In [None]:
# Done in Google Colab

from sklearn.metrics import confusion_matrix
import pandas as pd
from transformers import AutoModelForSequenceClassification, AutoTokenizer
from transformers import TrainingArguments, Trainer
from datasets import Dataset


test_df = pd.read_csv(path + 'datasets/test.csv')
labels_df = pd.read_csv(path + 'datasets/test_labels.csv')
df = pd.merge(test_df, labels_df, on='id')
# Keeps only the cols "comment_text" and "toxic"
df = df[["comment_text","toxic"]]
df.drop_duplicates(["comment_text"], inplace=True)
df = df[df["toxic"] != -1]

# Removes useless spaces and empty comments
df["comment_text"] = df["comment_text"].str.strip()
df["comment_text"] = df["comment_text"].str.lower()
df = df[df["comment_text"].str.len() > 0]

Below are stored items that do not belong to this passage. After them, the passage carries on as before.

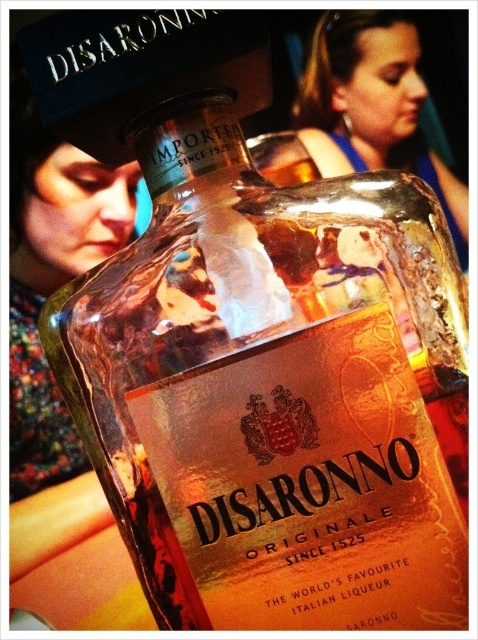 You are an observer looking at the bottle of Disaronno Originale. You notice two accessories in the background. Which accessory is nearer to you between the matte black hat at upper left and the blue fabric hairband at upper center?

The matte black hat at upper left is closer to the viewer than the blue fabric hairband at upper center.

You are a photographer setting up a shoot for a Disaronno Originale advertisement. You need to ensure that the two accessories in the background, the matte black hat at upper left and the blue fabric hairband at upper center, are positioned in a way that they don not distract from the bottle. Considering their sizes, which accessory should be placed closer to the bottle to maintain focus on the liqueur?

The matte black hat at upper left is thinner than the blue fabric hairband at upper center, so placing the thinner matte black hat at upper left closer to the bottle would help keep the focus on the Disaronno Originale since smaller objects are less likely to distract when positioned nearer.

Consider the image. You are a photographer setting up a shoot for a fashion magazine. You have to decide whether to place a matte black hat at upper left or a blue fabric hairband at upper center closer to the camera. Based on their positions in the image, which object should you choose to ensure it appears larger in the final photo?

The matte black hat at upper left is taller than the blue fabric hairband at upper center, so placing the matte black hat at upper left closer to the camera will make it appear larger in the photo. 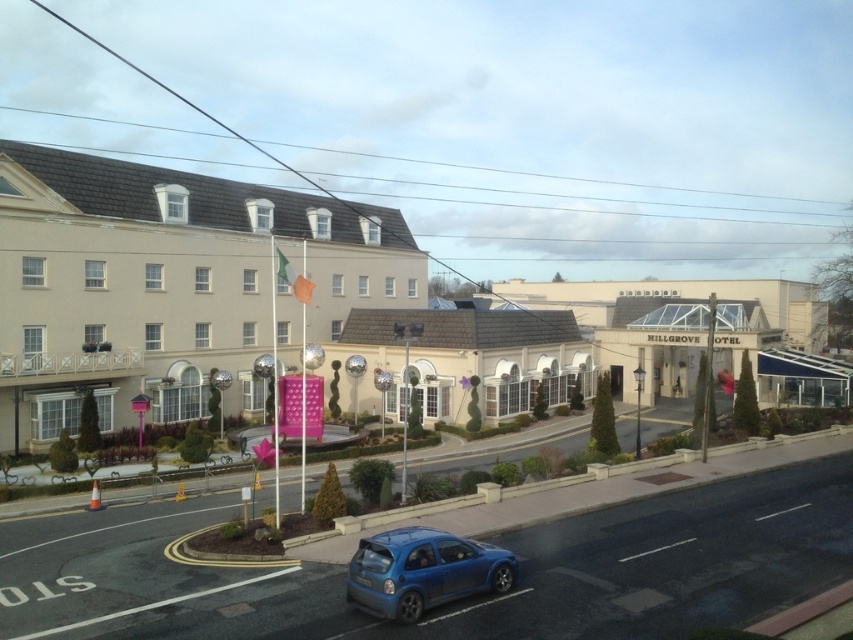 You are a delivery driver approaching the beige stone building at upper left and the metallic blue hatchback at lower center. Since you need to park your vehicle, which object should you avoid driving into because of its height?

You should avoid driving into the beige stone building at upper left because it is much taller than the metallic blue hatchback at lower center, making it an immovable structure that could cause damage.

You are a delivery driver approaching the beige stone building at upper left and the metallic blue hatchback at lower center. Which object is bigger in the image?

The beige stone building at upper left is larger in size compared to the metallic blue hatchback at lower center.

You are a delivery driver approaching the beige stone building at upper left and the metallic blue hatchback at lower center. Which object is closer to the left side of the road?

The beige stone building at upper left is positioned on the left side of the metallic blue hatchback at lower center, so it is closer to the left side of the road. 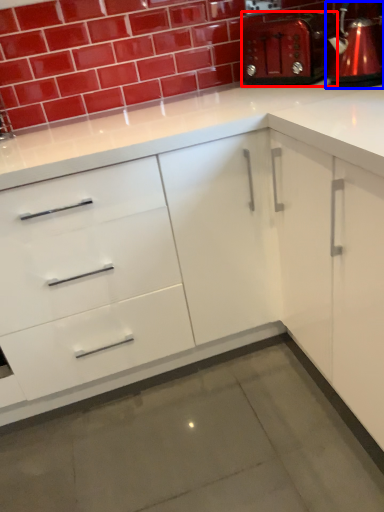 Question: Which point is closer to the camera, appliance (highlighted by a red box) or coffeepot (highlighted by a blue box)?

Choices:
 (A) appliance
 (B) coffeepot

Answer: (B) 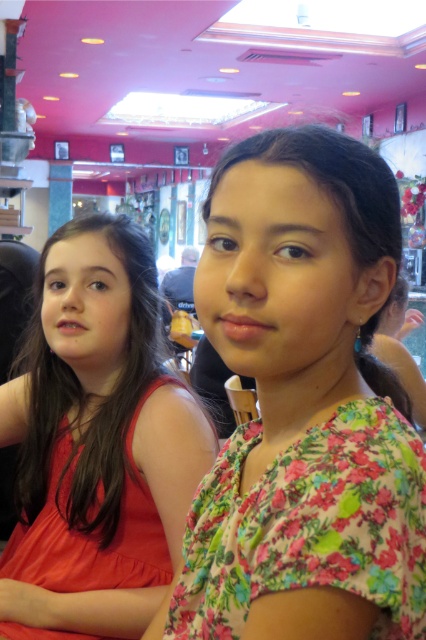 What are the coordinates of the floral fabric dress at center?

The floral fabric dress at center is located at coordinates point (296, 392).

You are standing at the position of point [49,285] and want to walk towards the camera. Which direction should you move relative to point [394,552]?

To walk towards the camera from point [49,285], you should move towards point [394,552] since it is in front of you.

You are a photographer trying to capture the floral fabric dress at center and the matte orange dress at center in a single shot. Which dress should you focus on to ensure the one behind is also in focus?

The floral fabric dress at center is positioned over matte orange dress at center, so focusing on the floral fabric dress at center will ensure the matte orange dress at center behind it is also in focus. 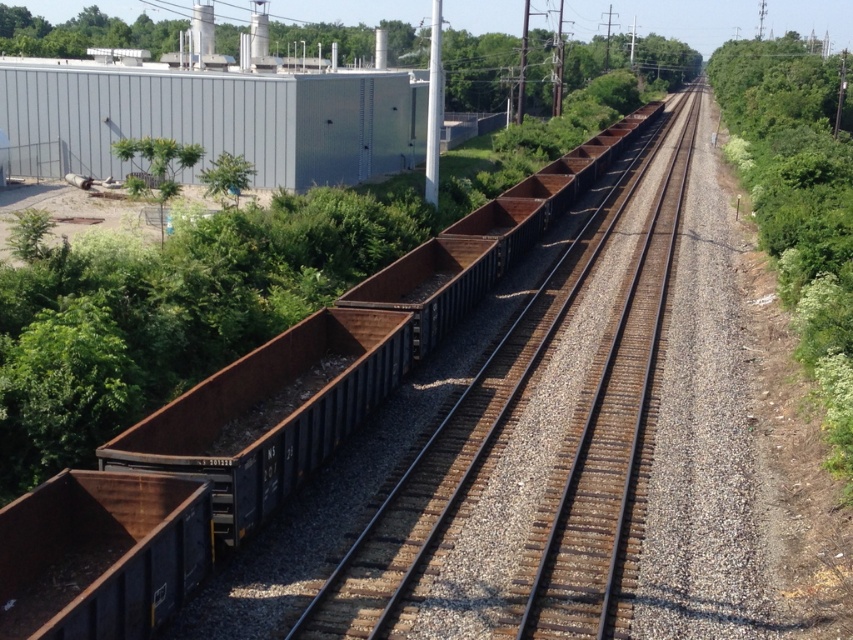 You are standing at the point with coordinates (606, 445). Which object are you standing on?

You are standing on the rusty metal train track at center.

You are standing on the right track and looking towards the left track. Which green leafy tree is closer to the left track, the green leafy tree at upper center or the green leafy tree at upper left?

The green leafy tree at upper center is closer to the left track because it is positioned to the left of the green leafy tree at upper left, meaning it is nearer to the left track. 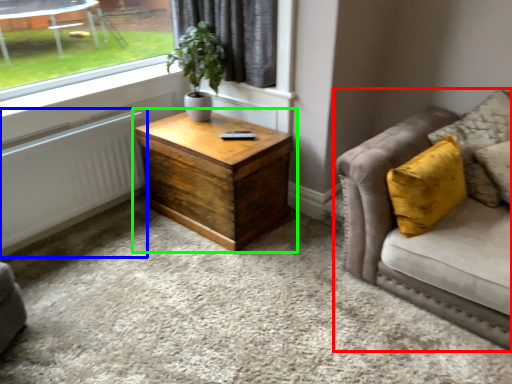 Question: Which object is positioned farthest from studio couch (highlighted by a red box)? Select from radiator (highlighted by a blue box) and coffee table (highlighted by a green box).

Choices:
 (A) radiator
 (B) coffee table

Answer: (A) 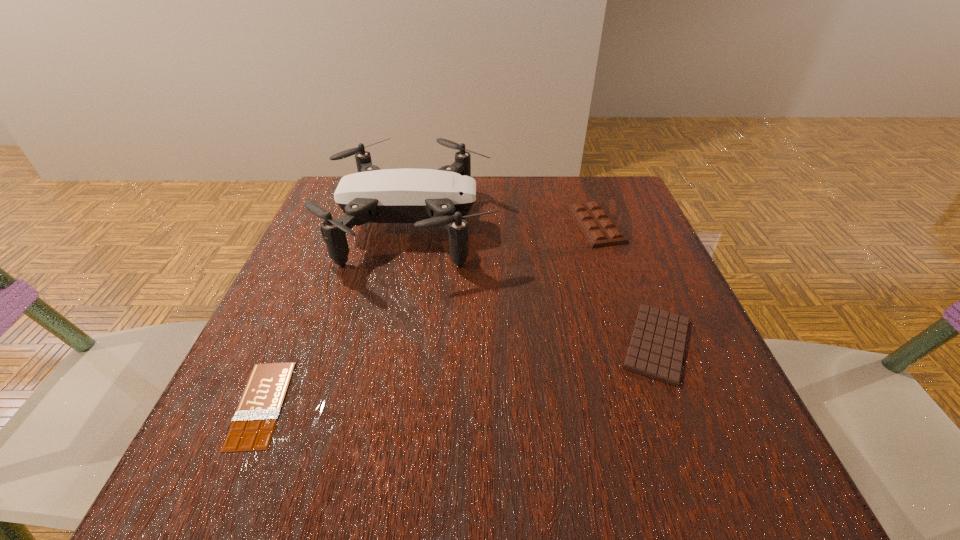 Where is `vacant space that satisfies the following two spatial constraints: 1. on the camera side of the drone; 2. on the back side of the second shortest chocolate bar`? vacant space that satisfies the following two spatial constraints: 1. on the camera side of the drone; 2. on the back side of the second shortest chocolate bar is located at coordinates (389, 343).

I want to click on vacant point that satisfies the following two spatial constraints: 1. on the camera side of the tallest object; 2. on the left side of the second shortest chocolate bar, so pyautogui.click(x=389, y=343).

Locate an element on the screen. The height and width of the screenshot is (540, 960). free point that satisfies the following two spatial constraints: 1. on the front side of the second tallest chocolate bar; 2. on the left side of the tallest chocolate bar is located at coordinates (637, 343).

At what (x,y) coordinates should I click in order to perform the action: click on free space that satisfies the following two spatial constraints: 1. on the camera side of the drone; 2. on the left side of the second tallest chocolate bar. Please return your answer as a coordinate pair (x, y). The height and width of the screenshot is (540, 960). Looking at the image, I should click on (389, 343).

val_ds = Dataset.from_pandas(df)
val_ds = val_ds.rename_column("toxic", "labels")
print(val_ds)

tokenizer = AutoTokenizer.from_pretrained(path + "/bert_toxic/")

def tokenize_func(batch):
    return tokenizer(
        batch["comment_text"],
        padding="max_length",
        truncation=True,
        max_length=256,
    )

val_ds = val_ds.map(tokenize_func, batched=True)
val_ds.set_format(type="torch", columns=["input_ids", "attention_mask", "labels"])


model = AutoModelForSequenceClassification.from_pretrained(path + "/bert_toxic/")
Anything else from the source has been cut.